Why We Need a Free Market in Money
What is fiat money and what does it do?
This is essential to understand since today’s worldwide unbacked paper, or “fiat,” money regime is an economically and socially destructive scheme — with far-reaching and seriously harmful consequences. There is an answer, though, and this lies in ending the money production monopoly of states.
The Problem of Fiat Money
The US dollar, the Chinese renminbi, the euro, the Japanese yen, the British pound, and the Swiss franc represent fiat money.
Fiat money has three characteristics:
- Fiat money is money monopolized by the state’s central bank. It is created by central banks and commercial banks licensed by the state.
- Fiat money is mostly produced through bank credit expansion; it is created out of thin air.
- Fiat money is dematerialized money, consisting of colorful paper tickets and bits and bytes on computer hard drives.
Fiat money is by no means “harmless.”
Fiat money is inflationary. Its buying power dwindles over time, and history has shown that this entropy is almost as irreversible as gravity. Fiat money makes a select few rich at the expense of many others. The first to get new money benefit to the detriment of those on the bottom rung.

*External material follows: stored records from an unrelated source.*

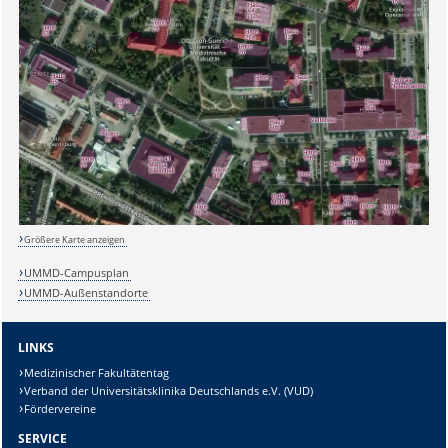
Sicherheitsabfrage:
Größere Karte anzeigen
UMMD-Campusplan
UMMD-Außenstandorte
Lösung:
LINKS
Medizinischer Fakultätentag
Verband der Universitätsklinika Deutschlands e.V. (VUD)
Fördervereine
SERVICE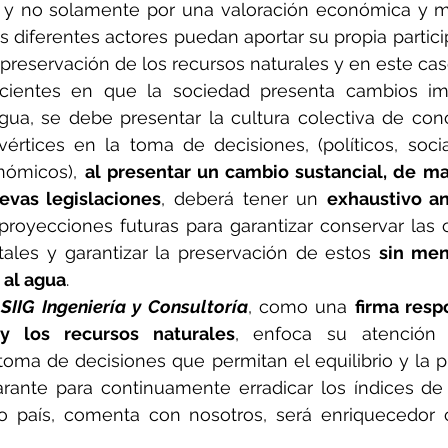
o y no solamente por una valoración económica y má
s diferentes actores puedan aportar su propia particip
 preservación de los recursos naturales y en este caso
cientes en que la sociedad presenta cambios im
agua, se debe presentar la cultura colectiva de con
értices en la toma de decisiones, (políticos, social
nómicos), 
al presentar un cambio sustancial, de ma
evas legislaciones
, deberá tener un 
exhaustivo an
proyecciones futuras para garantizar conservar las 
tales y garantizar la preservación de estos 
sin men
al agua
.
 
SIIG Ingeniería y Consultoría
, como una 
firma resp
 los recursos naturales
, enfoca su atención e
oma de decisiones que permitan el equilibrio y la p
rante para continuamente erradicar los índices de 
o país, comenta con nosotros, será enriquecedor c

What’s more, fiat money fosters speculative bubbles and capital misallocation, which culminate in crises. This is why economies go through boom and bust cycles. Fiat money lures states, banks, consumers, and firms into the trap of excessive debt. Sooner or later, borrowers find themselves in a deep hole with no way out.
Fiat money is easy to come by, so the government can finance its adventures and misadventures. Easy money; easy come, easy go. And the government keeps growing as it keeps spending. As the state expands and grows like weeds in an untended garden, this excessive growth strangles the free market economy, causing production and employment to suffer.
The Economic Effects
After decades of credit and money creation out of thin air, central banks have built up a colossal debt pyramid. The International Institute for Finance (IIF) estimates that global debt amounted to 331 percent of global GDP in the first quarter of 2020. The coronavirus crisis, in particular the politically dictated lockdown crisis, has laid bare the instability of the world’s debt-ridden fiat money regime.
Without economic growth, investors must fear that borrowers will no longer be able to service their debt, so they rush to exit the credit market. As the credit supply dries up, many borrowers are not in a position to repay maturing loans, nor are they able they obtain new funds.
To prevent the fiat money regime from collapsing in the lockdown crisis, central banks have stepped in, suppressing market interest rates and printing new money to prevent financially overstretched states, banks, and firms from defaulting on their payments. Central banks monetize national debt on a grand scale, hitherto seen only in times of war.